[guided]The purpose of Dirichlet characters is to replace the arithmetic condition $n \equiv a \pmod q$ by a finite Fourier expansion on the multiplicative group $(\mathbb{Z}/q\mathbb{Z})^\times$.
Let $\mathcal{X}_q$ be the set of Dirichlet characters modulo $q$, where each character is extended to all integers by the rule $\chi(n)=0$ when $\gcd(n,q)>1$. Let $\chi_0$ be the principal character, so $\chi_0(n)=1$ for $\gcd(n,q)=1$ and $\chi_0(n)=0$ otherwise.

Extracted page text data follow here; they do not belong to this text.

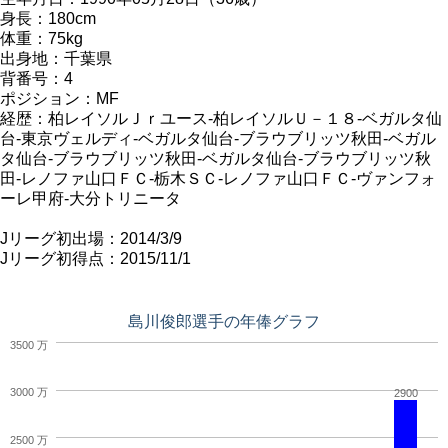
身長：180cm
体重：75kg
出身地：千葉県
背番号：4
ポジション：MF
経歴：柏レイソルＪｒユース-柏レイソルＵ－１８-ベガルタ仙
台-東京ヴェルディ-ベガルタ仙台-ブラウブリッツ秋田-ベガル
タ仙台-ブラウブリッツ秋田-ベガルタ仙台-ブラウブリッツ秋
田-レノファ山口ＦＣ-栃木ＳＣ-レノファ山口ＦＣ-ヴァンフォ
ーレ甲府-大分トリニータ
Jリーグ初出場：2014/3/9
Jリーグ初得点：2015/11/1
島川俊郎選手の年俸グラフ
3500 万
3000 万
2900
2500 万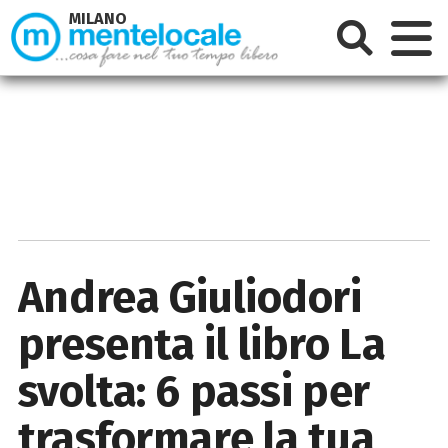
MILANO
Andrea Giuliodori
presenta il libro La
svolta: 6 passi per
trasformare la tua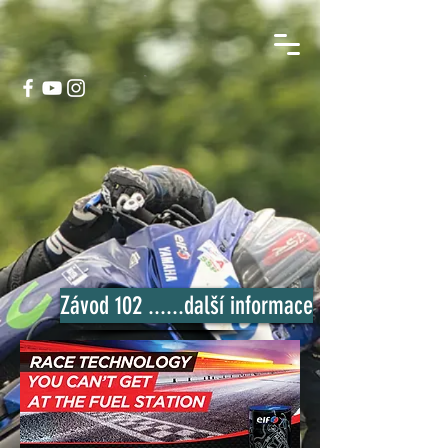
Závod 102 ......další informace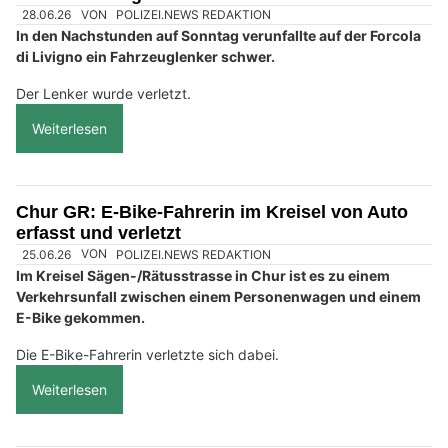
28.06.26
VON
POLIZEI.NEWS REDAKTION
In den Nachstunden auf Sonntag verunfallte auf der Forcola
di Livigno ein Fahrzeuglenker schwer.
Der Lenker wurde verletzt.
Weiterlesen
Chur GR: E-Bike-Fahrerin im Kreisel von Auto
erfasst und verletzt
25.06.26
VON
POLIZEI.NEWS REDAKTION
Im Kreisel Sägen-/Rätusstrasse in Chur ist es zu einem
Verkehrsunfall zwischen einem Personenwagen und einem
E-Bike gekommen.
Die E-Bike-Fahrerin verletzte sich dabei.
Weiterlesen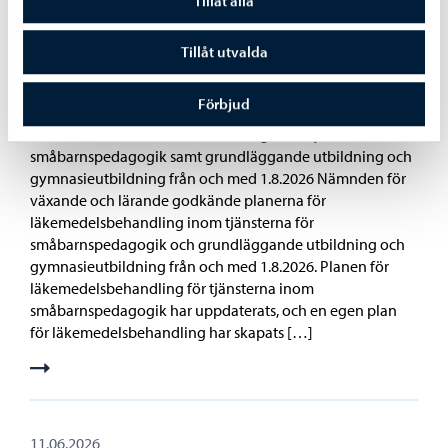
Tillåt alla
11.06.2026
Tillåt utvalda
Nämnden för växande och lärande, beslut
11.6.2026
Förbjud
Planerna för läkemedelsbehandling inom tjänsterna för
småbarnspedagogik samt grundläggande utbildning och
gymnasieutbildning från och med 1.8.2026 Nämnden för
växande och lärande godkände planerna för
läkemedelsbehandling inom tjänsterna för
småbarnspedagogik och grundläggande utbildning och
gymnasieutbildning från och med 1.8.2026. Planen för
läkemedelsbehandling för tjänsterna inom
småbarnspedagogik har uppdaterats, och en egen plan
för läkemedelsbehandling har skapats […]
11.06.2026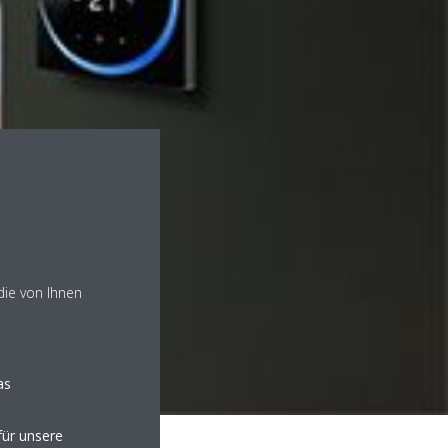
die von Ihnen
as
ür unsere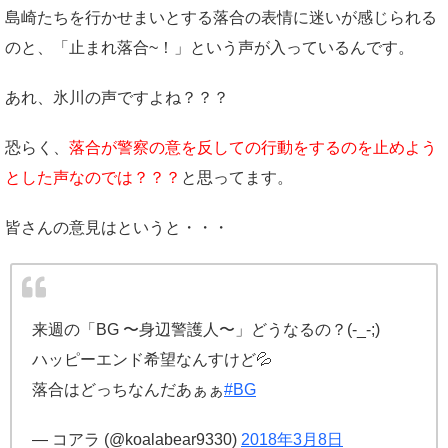
島崎たちを行かせまいとする落合の表情に迷いが感じられる
のと、「止まれ落合~！」という声が入っているんです。
あれ、氷川の声ですよね？？？
恐らく、
落合が警察の意を反しての行動をするのを止めよう
とした声なのでは？？？
と思ってます。
皆さんの意見はというと・・・
来週の「BG 〜身辺警護人〜」どうなるの？(-_-;)
ハッピーエンド希望なんすけど💦
落合はどっちなんだあぁぁ
#BG
— コアラ (@koalabear9330)
2018年3月8日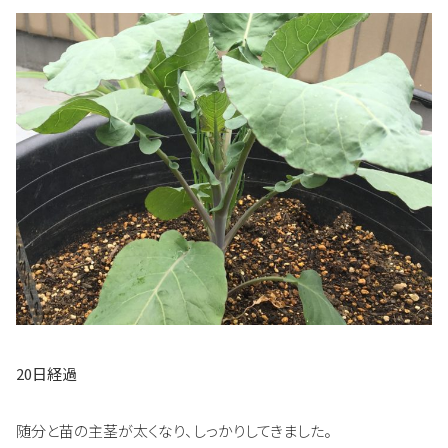
20日経過
随分と苗の主茎が太くなり、しっかりしてきました。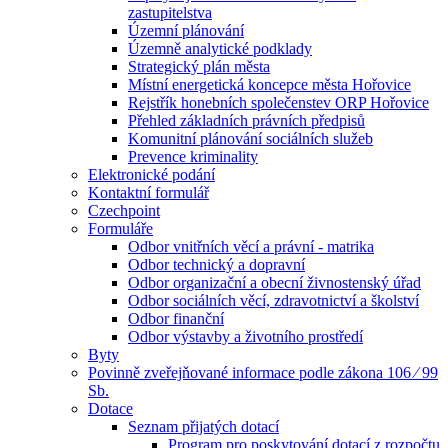
zastupitelstva
Územní plánování
Územně analytické podklady
Strategický plán města
Místní energetická koncepce města Hořovice
Rejstřík honebních společenstev ORP Hořovice
Přehled základních právních předpisů
Komunitní plánování sociálních služeb
Prevence kriminality
Elektronické podání
Kontaktní formulář
Czechpoint
Formuláře
Odbor vnitřních věcí a právní - matrika
Odbor technický a dopravní
Odbor organizační a obecní živnostenský úřad
Odbor sociálních věcí, zdravotnictví a školství
Odbor finanční
Odbor výstavby a životního prostředí
Byty
Povinně zveřejňované informace podle zákona 106 ⁄ 99
Sb.
Dotace
Seznam přijatých dotací
Program pro poskytování dotací z rozpočtu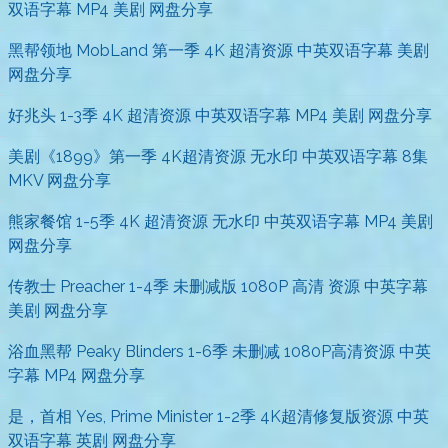
双语字幕 MP4 美剧 网盘分享
黑帮领地 MobLand 第一季 4K 超清资源 中英双语字幕 美剧
网盘分享
好兆头 1-3季 4K 超清资源 中英双语字幕 MP4 美剧 网盘分享
美剧《1899》第一季 4K超清资源 无水印 中英双语字幕 8集
MKV 网盘分享
熊家餐馆 1-5季 4K 超清资源 无水印 中英双语字幕 MP4 美剧
网盘分享
传教士 Preacher 1-4季 未删减版 1080P 高清 资源 中英字幕
美剧 网盘分享
浴血黑帮 Peaky Blinders 1-6季 未删减 1080P高清资源 中英
字幕 MP4 网盘分享
是，首相 Yes, Prime Minister 1-2季 4K超清修复版资源 中英
双语字幕 英剧 网盘分享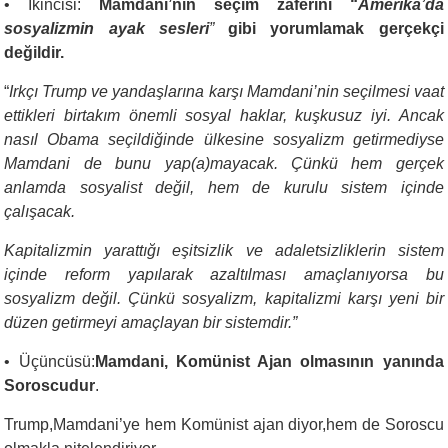
•
İkincisi:
Mamdani’nin seçim zaferini “
Amerika’da
sosyalizmin ayak sesleri
”
gibi yorumlamak gerçekçi
değildir.
“
Irkçı Trump ve yandaşlarına karşı Mamdani’nin seçilmesi vaat
ettikleri birtakım önemli sosyal haklar, kuşkusuz iyi. Ancak
nasıl Obama seçildiğinde ülkesine sosyalizm getirmediyse
Mamdani de bunu yap(a)mayacak. Çünkü hem gerçek
anlamda sosyalist değil, hem de kurulu sistem içinde
çalışacak.
Kapitalizmin yarattığı eşitsizlik ve adaletsizliklerin sistem
içinde reform yapılarak azaltılması amaçlanıyorsa bu
sosyalizm değil. Çünkü sosyalizm, kapitalizmi karşı yeni bir
düzen getirmeyi amaçlayan bir sistemdir.”
•
Üçüncüsü:
Mamdani, Komünist Ajan olmasının yanında
Soroscudur
.
Trump,Mamdani’ye hem Komünist ajan diyor,hem de Soroscu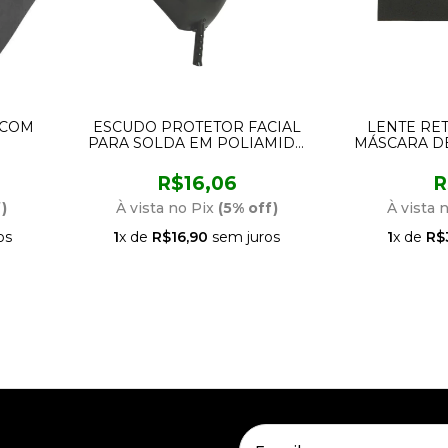
 COM
ESCUDO PROTETOR FACIAL
LENTE RE
PARA SOLDA EM POLIAMIDA
MÁSCARA D
DE 12
PLASTCOR
51MM T
ONDER
70.23.0
R$16,06
R
)
À vista no Pix
(5% off)
À vista 
os
1
x de
R$16,90
sem juros
1
x de
R$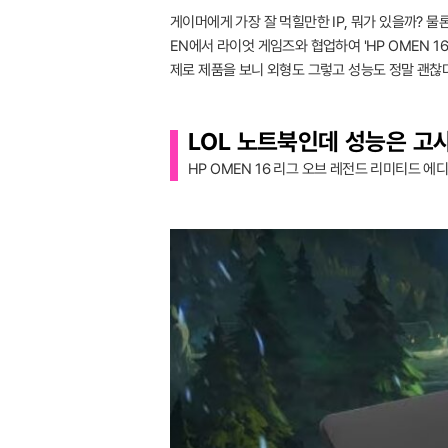
게이머에게 가장 잘 먹힐만한 IP, 뭐가 있을까? 물론
EN에서 라이엇 게임즈와 협업하여 'HP OMEN 1
제로 제품을 보니 외형도 그렇고 성능도 정말 괜찮
LOL 노트북인데 성능은 고
HP OMEN 16 리그 오브 레전드 리미티드 에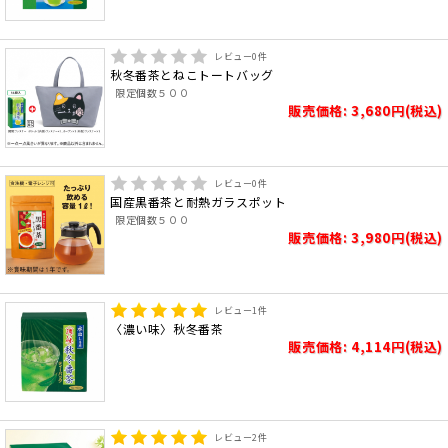
レビュー
0
件
秋冬番茶とねこトートバッグ
限定個数５００
販売価格: 3,680円(税込)
レビュー
0
件
国産黒番茶と耐熱ガラスポット
限定個数５００
販売価格: 3,980円(税込)
レビュー
1
件
〈濃い味〉秋冬番茶
販売価格: 4,114円(税込)
レビュー
2
件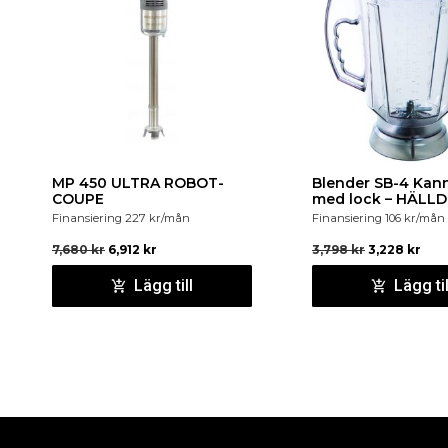
MP 450 ULTRA ROBOT-
Blender SB-4 Kanna
COUPE
med lock – HÄLLD
Finansiering
227
kr
/mån
Finansiering
106
kr
/mån
7,680
kr
6,912
kr
3,798
kr
3,228
kr
Lägg till
Lägg til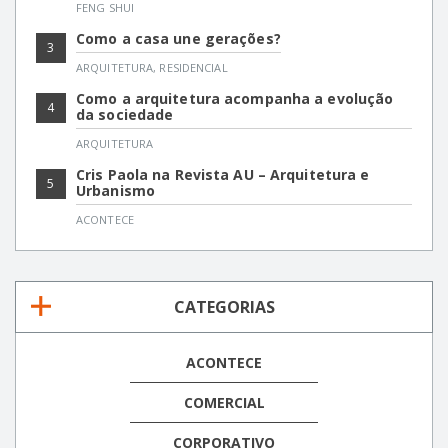
FENG SHUI
Como a casa une gerações?
3
ARQUITETURA
,
RESIDENCIAL
Como a arquitetura acompanha a evolução
4
da sociedade
ARQUITETURA
Cris Paola na Revista AU – Arquitetura e
5
Urbanismo
ACONTECE
CATEGORIAS
ACONTECE
COMERCIAL
CORPORATIVO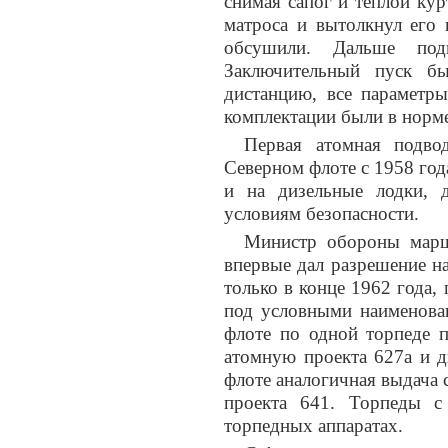
снимая сапог и теплой кур
матроса и вытолкнул его 
обсушили. Дальше под
Заключительный пуск б
дистанцию, все параметр
комплектации были в норме
Первая атомная подвод
Северном флоте с 1958 года
и на дизельные лодки, 
условиям безопасности.
Министр обороны марш
впервые дал разрешение н
только в конце 1962 года
под условными наименова
флоте по одной торпеде 
атомную проекта 627а и д
флоте аналогичная выдача с
проекта 641. Торпеды 
торпедных аппаратах.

Let $A_a := \{m \in \mathbb{N} : m \equiv a \pmod q\}$, and define the indicator function
\begin{align*}
\mathbb{1}_{A_a}: \mathbb{N} &\to \{0,1\} \\
m &\mapsto
\begin{cases}
1, & m \in A_a, \\
0, & m \notin A_a.
\end{cases}
\end{align*}
We write $\mathbb{1}_{\{n \equiv a \pmod q\}}$ for the value $\mathbb{1}_{A_a}(n)$. For each character $\chi \in \mathcal{X}_q$, define
\begin{align*}
\psi_\chi : [1,\infty) &\to \mathbb{C} \\
x &\mapsto \sum_{n \leq x} \Lambda(n)\chi(n).
\end{align*}
We now use the [Orthogonality Relation for Dirichlet Characters](/theorems/TEMP-5):
\begin{align*}
\frac{1}{\varphi(q)}
\sum_{\chi \in \mathcal{X}_q}\overline{\chi(a)}\chi(n)
=
\mathbb{1}_{\{n \equiv a \pmod q\}}.
\end{align*}
The hypothesis $\gcd(a,q)=1$ is used here because $a$ must represent an element of the unit group modulo $q$. If $n \equiv a \pmod q$, then $n$ is also coprime to $q$, and the character sum is the full orthogonality sum at the identity element, hence equals $1$. If $n$ is not congruent to $a$ modulo $q$, then either $n$ is not coprime to $q$, so all characters vanish at $n$, or $n$ is a different unit class, so the orthogonality sum is zero.
Therefore
\begin{align*}
\psi(x;q,a)
&=
\sum_{n \leq x}\Lambda(n)\mathbb{1}_{\{n \equiv a \pmod q\}} \\
&=
\sum_{n \leq x}
\Lambda(n)
\frac{1}{\varphi(q)}
\sum_{\chi \in \mathcal{X}_q}\overline{\chi(a)}\chi(n).
\end{align*}
Because $\mathcal{X}_q$ is finite, the character sum can be interchanged with the finite sum over $n \leq x$, giving
\begin{align*}
\psi(x;q,a)
&=
\frac{1}{\varphi(q)}
\sum_{\chi \in \mathcal{X}_q}
\overline{\chi(a)}
\sum_{n \leq x}\Lambda(n)\chi(n) \\
&=
\frac{1}{\varphi(q)}
\sum_{\chi \in \mathcal{X}_q}
\overline{\chi(a)}\psi_\chi(x).
\end{align*}[/guided]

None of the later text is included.